Never an organization to ask others to do what we ourselves will not, the SRS team recently evaluated and updated our own values statements:
Mission over profit: Our portfolio reflects our unwavering commitment to improving the academic and career outcomes of every student.
Flexible on methods, inflexible on outcomes: There is more than one way to approach this work. We can and will meet all clients’ needs to achieve results for students.
Start to finish, top to bottom: True partnership requires a sustained effort and is marked by a willingness to do whatever is necessary. There is no task too small if it will impact students’ lives.
Worry-free client experience: We assume the mental load for a project the moment a contract is signed. Clients have confidence in our ability to meet deadlines, produce what was promised, and protect their interests.
Authentic relationships: We recognize and appreciate our clients as people and seek to build authentic connections with them.
Better together: We strive to leverage our network to enhance capacity for all who pursue a student-ready world.
What can you learn about SRS from these values? Everything that’s most important to us as an organization: how we choose our partners, how we approach our work, and why it matters to us. We use them to decide what actions to take, and most importantly, what actions not to take. We refer to them often, ensuring that we stay true to ourselves and to the student-focused organization we were founded to be.

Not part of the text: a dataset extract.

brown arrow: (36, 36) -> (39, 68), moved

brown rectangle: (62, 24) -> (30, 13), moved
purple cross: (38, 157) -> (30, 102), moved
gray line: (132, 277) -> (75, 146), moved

With all of the chaos in our lives and in our world right now, it may not feel like the right juncture to assess your organizational values, but that’s exactly what we encourage you to do. Take a few hours, or a day if you can spare it, to sit with them. Really think about them and determine if they ring true. Do they reflect who you want to be as an organization? Can you articulate how your staff and your work exhibit those values daily? If not, revise them now. It will serve you well for whatever lies ahead.